Others areas of the organization’s operations (eg financial accounting) need to be efficient but do not need to be core capabilities.

Few organizations have a strong capability in strategy execution and project delivery - the capability to ensure that the full business value available is delivered from every project investment. This capability is called your ‘value delivery capability’.

Your organization’s value delivery capability also determines the types of projects you can successfully deliver.

You can start any project, but it is the types of projects you can successfully deliver that determines your future operations, results, returns on investment and profitability.

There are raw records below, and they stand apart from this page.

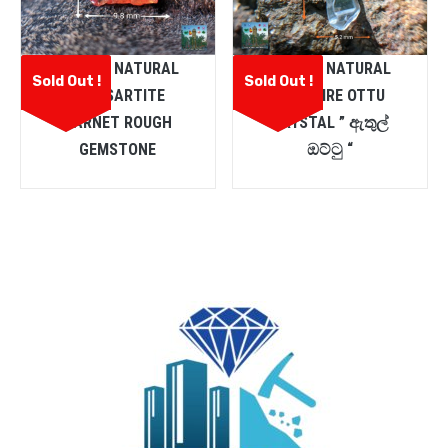
CEYLON NATURAL
CEYLON NATURAL
Sold Out !
Sold Out !
SPESSARTITE
SAPPHIRE OTTU
GARNET ROUGH
CRYSTAL ” ඇතුල්
GEMSTONE
ඔට්ටු “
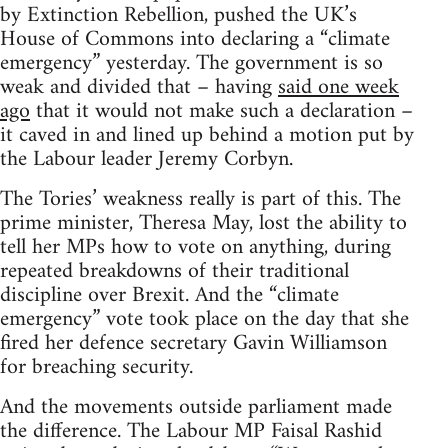
by Extinction Rebellion, pushed the UK’s
House of Commons into declaring a “climate
emergency” yesterday. The government is so
weak and divided that – having
said one week
ago
that it would not make such a declaration –
it caved in and lined up behind a motion put by
the Labour leader Jeremy Corbyn.
The Tories’ weakness really is part of this. The
prime minister, Theresa May, lost the ability to
tell her MPs how to vote on anything, during
repeated breakdowns of their traditional
discipline over Brexit. And the “climate
emergency” vote took place on the day that she
fired her defence secretary Gavin Williamson
for breaching security.
And the movements outside parliament made
the difference. The Labour MP Faisal Rashid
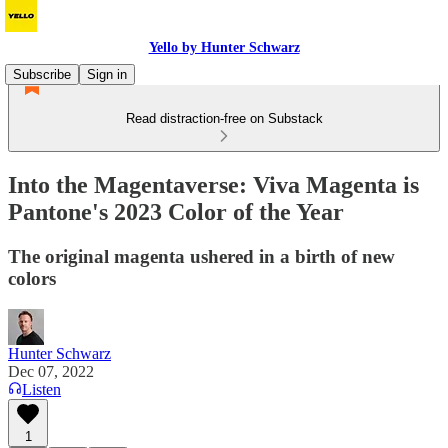
Yello by Hunter Schwarz
Subscribe
Sign in
Read distraction-free on Substack
Into the Magentaverse: Viva Magenta is
Pantone's 2023 Color of the Year
The original magenta ushered in a birth of new
colors
Hunter Schwarz
Dec 07, 2022
Listen
1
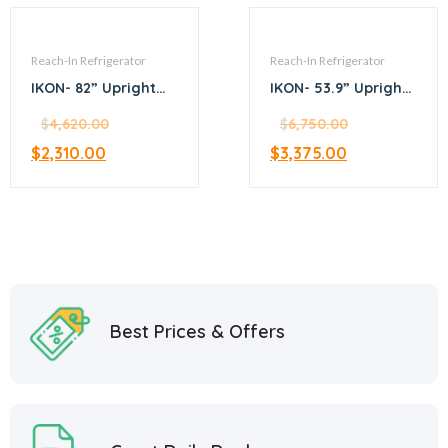
Reach-In Refrigerator
Reach-In Refrigerator
IKON- 82” Upright
IKON- 53.9” Upright
top mount
bottom mount
refrigerator
$
4,620.00
refrigerator
$
6,750.00
$
2,310.00
$
3,375.00
Best Prices & Offers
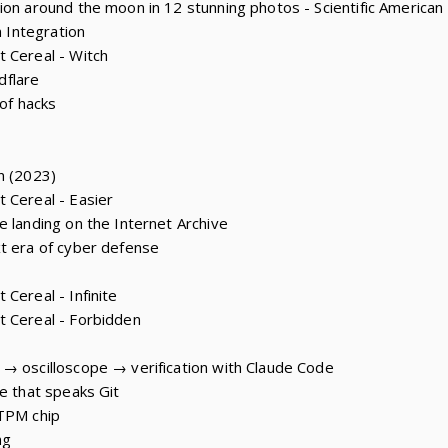
ion around the moon in 12 stunning photos - Scientific American
m Integration
 Cereal - Witch
udflare
 of hacks
n (2023)
 Cereal - Easier
e landing on the Internet Archive
t era of cyber defense
Cereal - Infinite
t Cereal - Forbidden
→ oscilloscope → verification with Claude Code
e that speaks Git
 TPM chip
ng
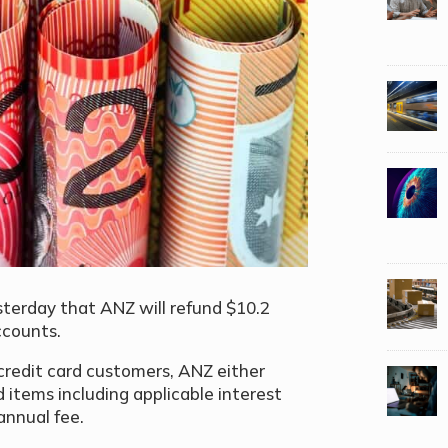
terday that ANZ will refund $10.2
ccounts.
 credit card customers, ANZ either
ed items including applicable interest
 annual fee.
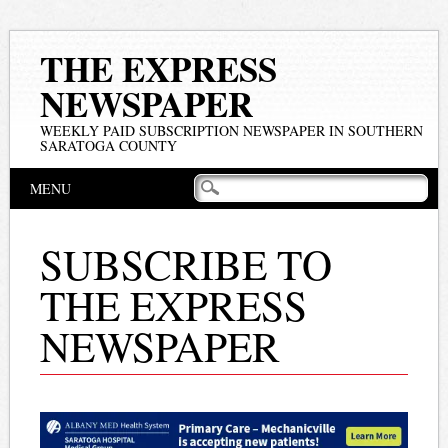
THE EXPRESS
NEWSPAPER
WEEKLY PAID SUBSCRIPTION NEWSPAPER IN SOUTHERN
SARATOGA COUNTY
Main menu
Skip
MENU
to
content
SUBSCRIBE TO
THE EXPRESS
NEWSPAPER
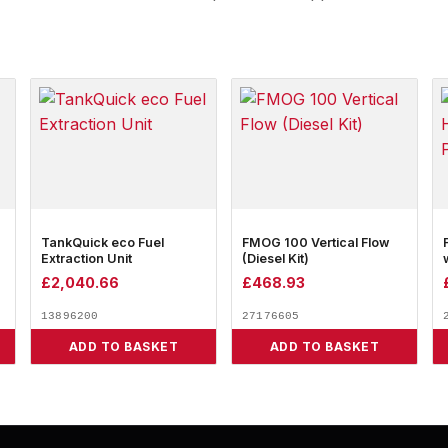
TankQuick eco Fuel
FMOG 100 Vertical Flow
Extraction Unit
(Diesel Kit)
£
2,040.66
£
468.93
13896200
27176605
ADD TO BASKET
ADD TO BASKET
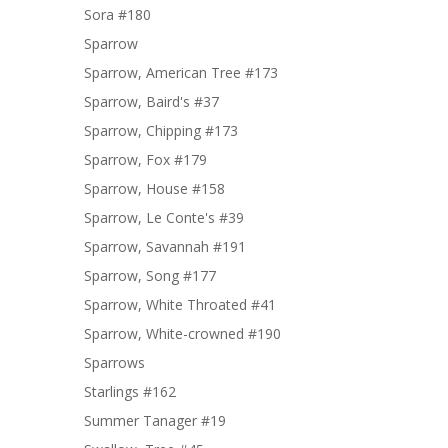
Sora #180
Sparrow
Sparrow, American Tree #173
Sparrow, Baird's #37
Sparrow, Chipping #173
Sparrow, Fox #179
Sparrow, House #158
Sparrow, Le Conte's #39
Sparrow, Savannah #191
Sparrow, Song #177
Sparrow, White Throated #41
Sparrow, White-crowned #190
Sparrows
Starlings #162
Summer Tanager #19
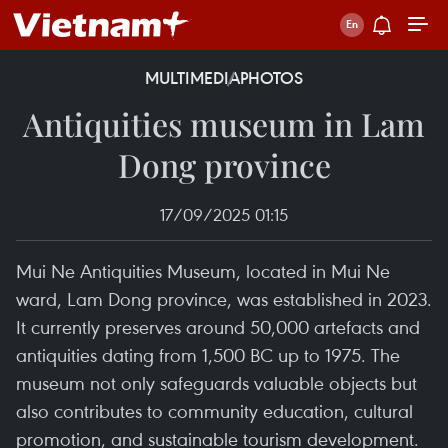
MULTIMEDIA
PHOTOS
Antiquities museum in Lam
Dong province
17/09/2025 01:15
Mui Ne Antiquities Museum, located in Mui Ne
ward, Lam Dong province, was established in 2023.
It currently preserves around 50,000 artefacts and
antiquities dating from 1,500 BC up to 1975. The
museum not only safeguards valuable objects but
also contributes to community education, cultural
promotion, and sustainable tourism development.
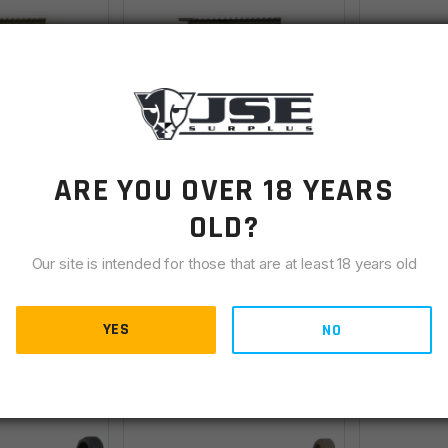
Lite AR-15
Faxon X-Tra Lite AR-15
FN 15 M16 
ARE YOU OVER 18 YEARS
 - Upper &
Receiver Set - Upper &
Collector
ped, OD
Lower, Stripped,
Lower Rec
OLD?
Backordered
OUT OF STOC
ote
Titanium Cerakote
Our site is intended for those that are at least 18 years old
$
286.00
$
144.00
YES
NO
ETAILS
VIEW DETAILS
VIE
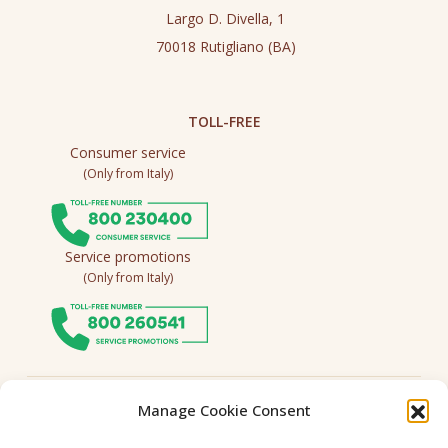
Largo D. Divella, 1
70018 Rutigliano (BA)
TOLL-FREE
Consumer service
(Only from Italy)
Service promotions
(Only from Italy)
Follow us
Manage Cookie Consent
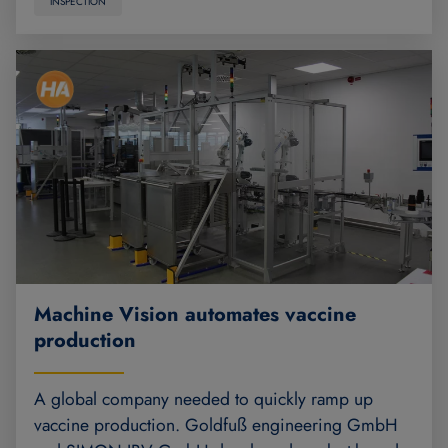
INSPECTION
Machine Vision automates vaccine
production
A global company needed to quickly ramp up
vaccine production. Goldfuß engineering GmbH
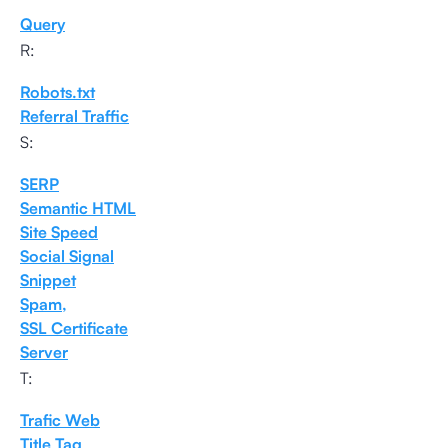
Query
R:
Robots.txt
Referral Traffic
S:
SERP
Semantic HTML
Site Speed
Social Signal
Snippet
Spam,
SSL Certificate
Server
T:
Trafic Web
Title Tag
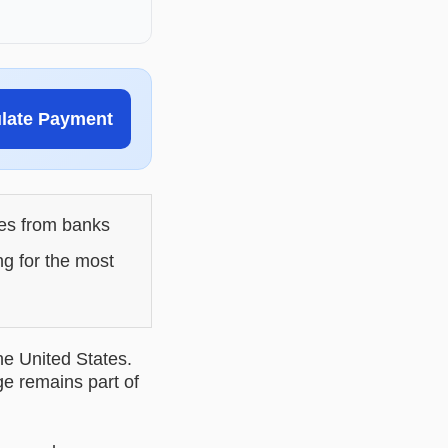
ulate Payment
les from banks
ng for the most
he United States.
ge remains part of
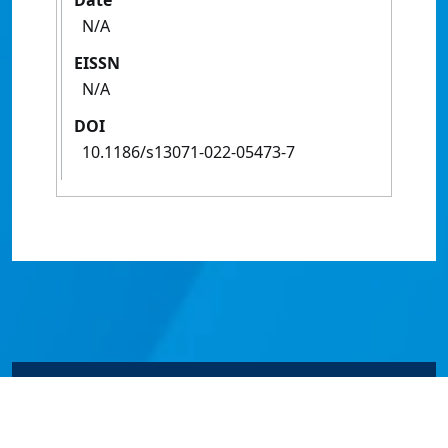
Date
N/A
EISSN
N/A
DOI
10.1186/s13071‑022‑05473‑7
© James Cook University 2024 to 2026 | TEQSA Provider
ID: PRV12077 | CRICOS Provider Code 00117J | ABN
46253211955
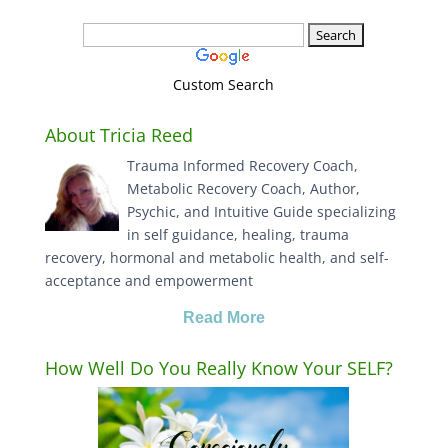
Custom Search
About Tricia Reed
Trauma Informed Recovery Coach,
Metabolic Recovery Coach, Author,
Psychic, and Intuitive Guide specializing
in self guidance, healing, trauma
recovery, hormonal and metabolic health, and self-
acceptance and empowerment
Read More
How Well Do You Really Know Your SELF?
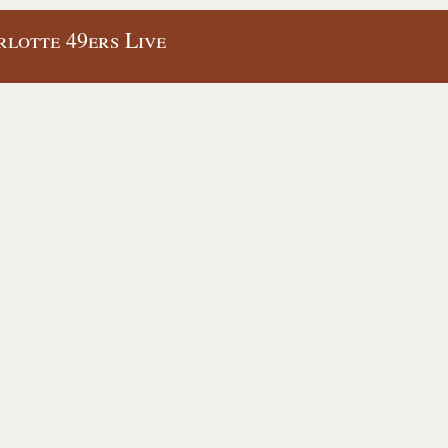
lotte 49ers Live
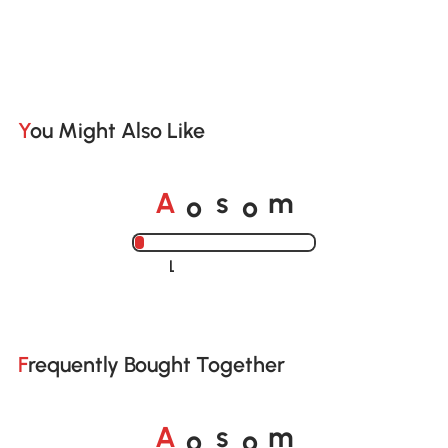
You Might Also Like
o
o
A
s
m
Loading......
Frequently Bought Together
o
o
A
s
m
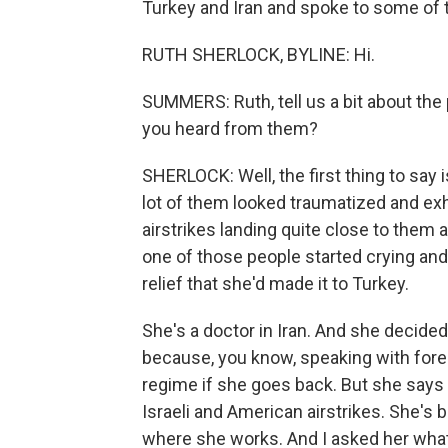
Turkey and Iran and spoke to some of t
RUTH SHERLOCK, BYLINE: Hi.
SUMMERS: Ruth, tell us a bit about the
you heard from them?
SHERLOCK: Well, the first thing to say 
lot of them looked traumatized and ex
airstrikes landing quite close to them 
one of those people started crying and
relief that she'd made it to Turkey.
She's a doctor in Iran. And she decide
because, you know, speaking with forei
regime if she goes back. But she says 
Israeli and American airstrikes. She's
where she works. And I asked her what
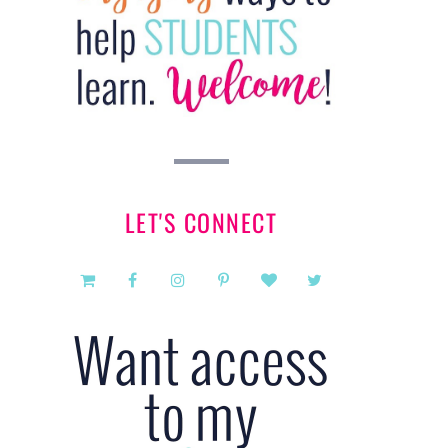
LET'S CONNECT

Bringing innovative new products to market requires a higher level of organizational value delivery capability than, say, payroll automation. When you know your capability level you can ensure you only take on projects you can successfully deliver.

Most organizations have never considered their value delivery capability level and, therefore, have not measured or managed it. Nor do they measure the level of delivery capability required by their project investments.

As a result, they take on projects that they, as an organization, cannot successfully deliver. These projects go over time, over budget and under deliver — sound familiar?

The top 5% of organizations have made visible and then measure their level of value delivery capability and the capability requirements of each project investment so as to assess whether or not they can successfully deliver the project before investing the big bucks.

These organizational and project-level capability assessments make visible any projects that are beyond the organization’s ability to deliver successfully. These ‘beyond capability’ projects can require the organization’s capability to be uplifted to the level required, be redesigned to be within the existing capability level, or be cancelled as they will waste far more than they will deliver.

If you don't know your organization's value delivery capability level you can know that you are wasting money on projects you'll never successfully deliver.

 

Topics: Capability Development, Strategy Execution, Project Controls

Further Reading

 




Footnotes

[1] ...





Revision History

First published: Simms, J. (Dec 2015) as "Taking On Projects Beyond Your Capability To Deliver"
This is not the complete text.